You’re probably mindful of side effects — stomach aches, headaches, lethargy — that pop up in the first days or weeks after beginning a new medication. However, you might not realize drugs can actually cause new side effects months or years after starting a regimen, even if your body initially tolerated the medication quite well.
Whether you abruptly develop issues from an antibiotic you’ve been on and off for years, or an unconscious lifestyle factor is influencing your existing narcotic regimen, here’s what you need to know about your changing tolerance to medication.
The Factors That Spur New Side Effects
There are a number of factors that impact whether you’ll develop new side effects, including ebbs and flows in your body’s basic biology, explained Albert Ahn, an internal medicine physician at NYU Langone Health.
“The way you metabolize a drug can simply change over time, ” he said. “For instance, you could tolerate amoxicillin well for years, and then suddenly develop bad belly issues while taking it later on.”
According to Jen Wolfe, a senior care pharmacist in the Washington, D.C ., region, this particular shift can be chalked up to age.

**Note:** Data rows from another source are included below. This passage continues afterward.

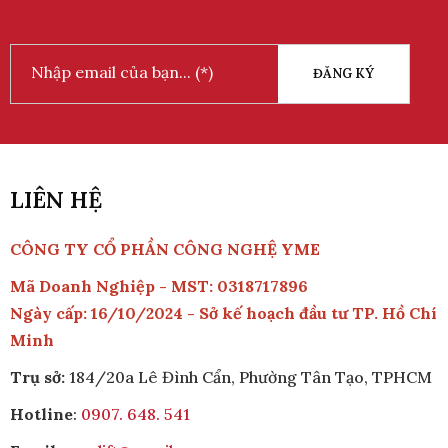
ĐĂNG KÝ
LIÊN HỆ
CÔNG TY CỔ PHẦN CÔNG NGHỆ YME
Mã Doanh Nghiệp - MST: 0318717896
Ngày cấp: 16/10/2024 - Sở kế hoạch đầu tư TP. Hồ Chí
Minh
Trụ sở:
184/20a Lê Đình Cẩn, Phường Tân Tạo, TPHCM
Hotline
:
0907. 648. 541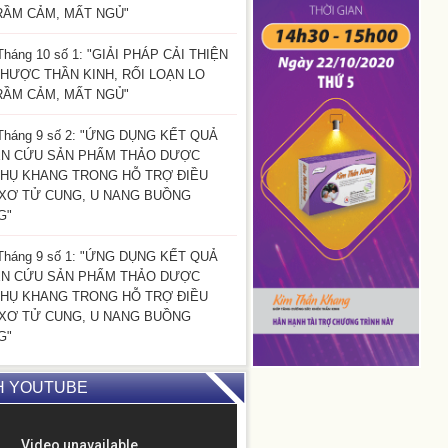
RẦM CẢM, MẤT NGỦ"
Tháng 10 số 1: "GIẢI PHÁP CẢI THIỆN
HƯỢC THẦN KINH, RỐI LOẠN LO
RẦM CẢM, MẤT NGỦ"
Tháng 9 số 2: "ỨNG DỤNG KẾT QUẢ
ÊN CỨU SẢN PHẨM THẢO DƯỢC
HỤ KHANG TRONG HỖ TRỢ ĐIỀU
 XƠ TỬ CUNG, U NANG BUỒNG
G"
Tháng 9 số 1: "ỨNG DỤNG KẾT QUẢ
ÊN CỨU SẢN PHẨM THẢO DƯỢC
HỤ KHANG TRONG HỖ TRỢ ĐIỀU
 XƠ TỬ CUNG, U NANG BUỒNG
G"
H YOUTUBE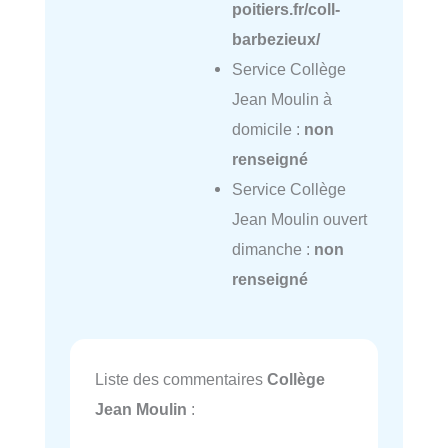
poitiers.fr/coll-
barbezieux/
Service Collège
Jean Moulin à
domicile :
non
renseigné
Service Collège
Jean Moulin ouvert
dimanche :
non
renseigné
Liste des commentaires
Collège
Jean Moulin
: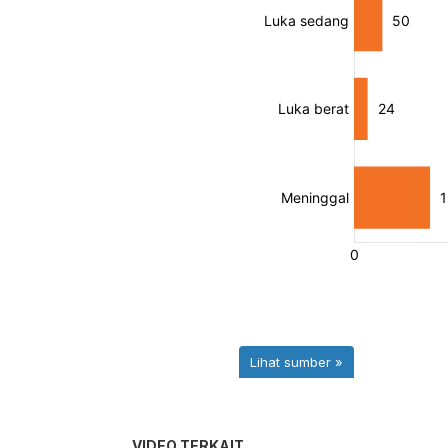
VIDEO TERKAIT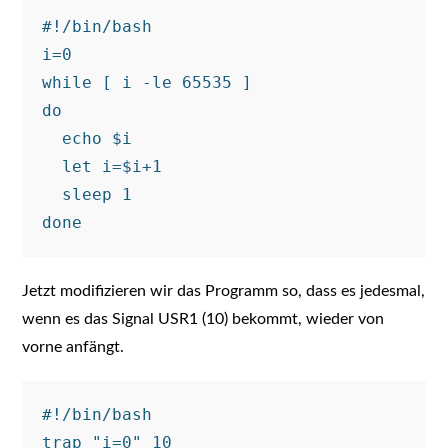
#!/bin/bash

i=0

while [ i -le 65535 ]

do

  echo $i

  let i=$i+1

  sleep 1

Jetzt modifizieren wir das Programm so, dass es jedesmal,
wenn es das Signal USR1 (10) bekommt, wieder von
vorne anfängt.
#!/bin/bash

trap "i=0" 10
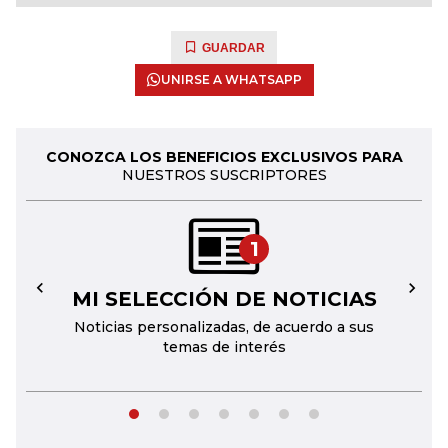
GUARDAR
UNIRSE A WHATSAPP
CONOZCA LOS BENEFICIOS EXCLUSIVOS PARA
NUESTROS SUSCRIPTORES
1
MI SELECCIÓN DE NOTICIAS
←
→
Noticias personalizadas, de acuerdo a sus
temas de interés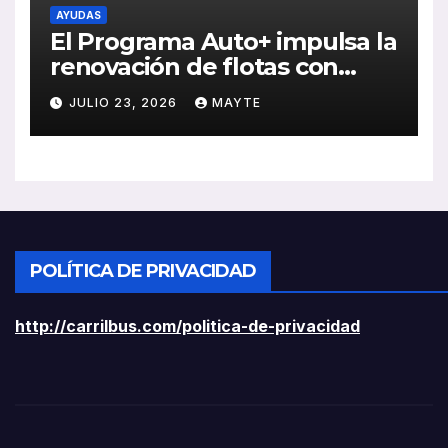
AYUDAS
El Programa Auto+ impulsa la
renovación de flotas con
ayudas a vehículos eléctricos
JULIO 23, 2026
MAYTE
ligeros
POLÍTICA DE PRIVACIDAD
http://carrilbus.com/politica-de-privacidad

“Your metabolism decreases over hour, meaning your body doesn’t get rid of it as fast, leaving higher concentrations of medication in the bloodstream, ” Wolfe said, which increases the likelihood of developing side effects.
Your metabolism lessenings overtime, entailing your body doesn’t get rid of it as fast, leaving higher concentrations of medication in the blood stream. Jen Wolfe, senior care pharmacist
Wolfe added that any change in your liver or kidney function — for instance, a condition like diabetes can decrease kidney function — will cause drugs to be metabolized slower, increasing the side-effect risk.
Lifestyle or physical alters can also affect the odds of developing side effects. Wolfe said a change in body fat may increase the likelihood of a drug reaction down the road. “Some narcotics are lipid-soluble and may concentrate in fatty tissues, such as some anti-anxiety meds, entailing you need a lower dose to avoid side effects, ” she said.
How much you’re drinking, and what you’re drinking( i.e ., alcohol ), is another concern.
“Some narcotics have the side effect of increasing the amount of salt your body retains, like prednisone, ” Wolfe explained. “You need to stay well-hydrated to keep that side effect at bay … In addition, many meds are metabolized by the liver, just like alcohol is. Alcohol can increase the side effects of certain drugs, because the liver will metabolize it before the drug, leaving you with a higher concentration of drug in the body.”
Alcohol can increase the side effects of certain medications, because the liver will metabolize it before the medication, leaving you with a higher concentration of medication in the body. Wolfe
Changes in your diet can also affect how your body processes a drug, according to Wolfe.
“The acidity of your belly will determine how well certain narcotics are absorbed, ” she explained. “So, even doing something as simple as starting to skip breakfast, but continuing to take a medication in the morning, could increase or lessen the amount of medication absorbed by the stomach — depending on the type of medication you are taking.”
And be wary of those multivitamins. According to Ahn, people often think of dietary supplements as innocuous, but they too can have a major impact on how you process your pills.
“When we go over medication list, a lot of patients forget to list the supplements they’re taking, ” he explained. “Many people think they can’t interact with drugs, but they can.”
When you’re asked to list the medications you’re taking at the doctor’s office, make sure you let your doctor know about medications, supplements and over-the-counter drugs you take regularly. Don’t start anything new if you’re unsure how the substance may interact with existing medications.